[Collected data]
--- START ---
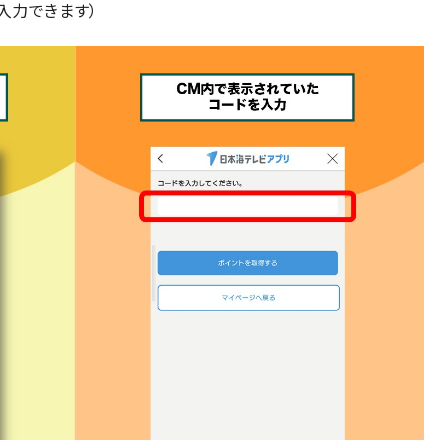
入力できます）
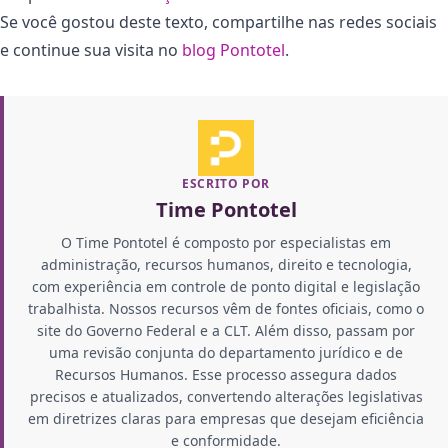
Se você gostou deste texto, compartilhe nas redes sociais
e continue sua visita no
blog Pontotel
.
ESCRITO POR
Time Pontotel
O Time Pontotel é composto por especialistas em
administração, recursos humanos, direito e tecnologia,
com experiência em controle de ponto digital e legislação
trabalhista. Nossos recursos vêm de fontes oficiais, como o
site do Governo Federal e a CLT. Além disso, passam por
uma revisão conjunta do departamento jurídico e de
Recursos Humanos. Esse processo assegura dados
precisos e atualizados, convertendo alterações legislativas
em diretrizes claras para empresas que desejam eficiência
e conformidade.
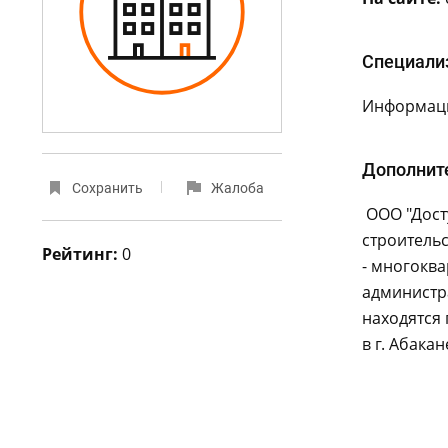
Специали
Информаци
Дополнит
Сохранить
Жалоба
ООО "Дост
строительс
Рейтинг:
0
- многоква
администра
находятся 
в г. Абакан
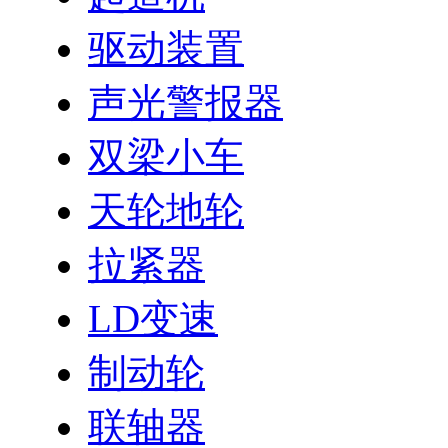
驱动装置
声光警报器
双梁小车
天轮地轮
拉紧器
LD变速
制动轮
联轴器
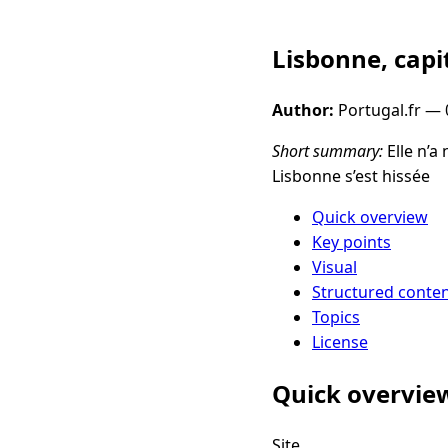
Lisbonne, capi
Author:
Portugal.fr —
Short summary:
Elle n’a
Lisbonne s’est hissée
Quick overview
Key points
Visual
Structured conte
Topics
License
Quick overvie
Site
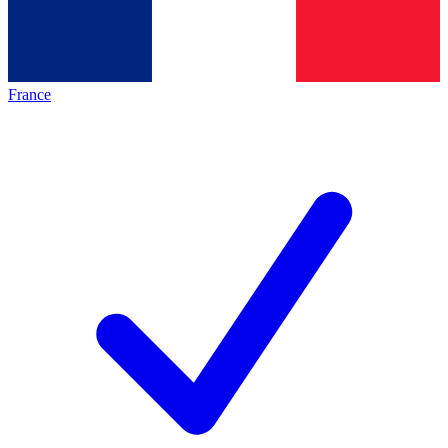
France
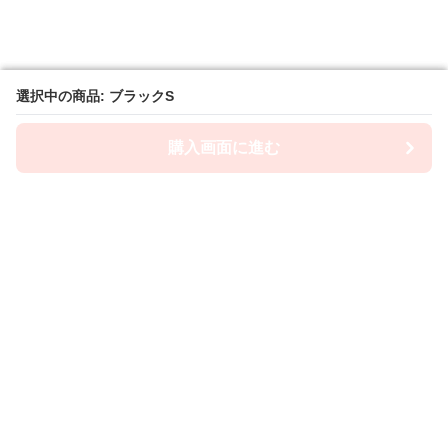
選択中の商品: ブラックS
選択中の商品: ブラックS
購入画面に進む
購入画面に進む
Lacety
について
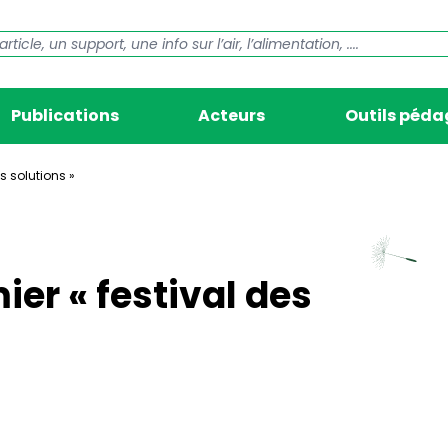
Publications
Acteurs
Outils péd
es solutions »
ier « festival des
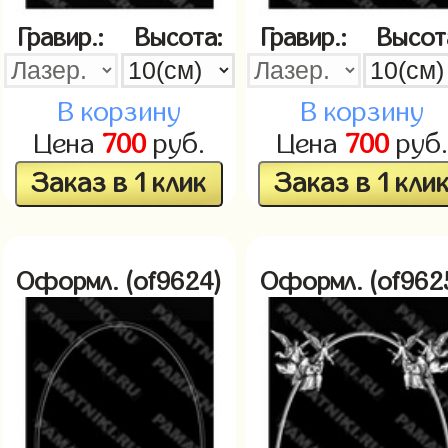
Гравир.:
Высота:
Гравир.:
Высот
В корзину
В корзину
Цена
700
руб.
Цена
700
руб.
Заказ в 1 клик
Заказ в 1 кли
Оформл. (of9624)
Оформл. (of962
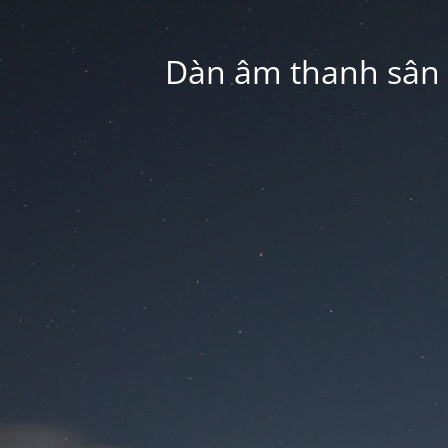
Dàn âm thanh sân k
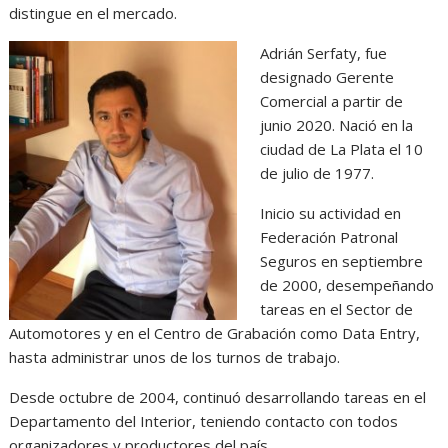
distingue en el mercado.
Adrián Serfaty, fue
designado Gerente
Comercial a partir de
junio 2020. Nació en la
ciudad de La Plata el 10
de julio de 1977.
Inicio su actividad en
Federación Patronal
Seguros en septiembre
de 2000, desempeñando
tareas en el Sector de
Automotores y en el Centro de Grabación como Data Entry,
hasta administrar unos de los turnos de trabajo.
Desde octubre de 2004, continuó desarrollando tareas en el
Departamento del Interior, teniendo contacto con todos
organizadores y productores del país.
--- END ---
Could you repeat, exactly, only the lines above starting at the one that has "uma revisão conjunta" and stopping after the one that has "Dàn âm thanh sân k", without the pictures?

uma revisão conjunta do departamento jurídico e de
Recursos Humanos. Esse processo assegura dados
precisos e atualizados, convertendo alterações legislativas
em diretrizes claras para empresas que desejam eficiência
e conformidade.
Специали
Информаци
Дополнит
Сохранить
Жалоба
ООО "Дост
строительс
Рейтинг:
0
- многоква
администра
находятся 
в г. Абакан
驱动装置
声光警报器
双梁小车
天轮地轮
拉紧器
LD变速
制动轮
联轴器
Lisbonne, capi
Author:
Portugal.fr —
Short summary:
Elle n’a
Lisbonne s’est hissée
Quick overview
Key points
Visual
Structured conte
Topics
License
Quick overvie
Site
France
選択中の商品: ブラックS
選択中の商品: ブラックS
購入画面に進む
購入画面に進む
Lacety
について
Publications
Acteurs
Outils péd
es solutions »
ier « festival des
Гравир.:
Высота:
Гравир.:
Высот
В корзину
В корзину
Цена
700
руб.
Цена
700
руб.
Заказ в 1 клик
Заказ в 1 кли
Оформл. (of9624)
Оформл. (of962
Dàn âm thanh sân k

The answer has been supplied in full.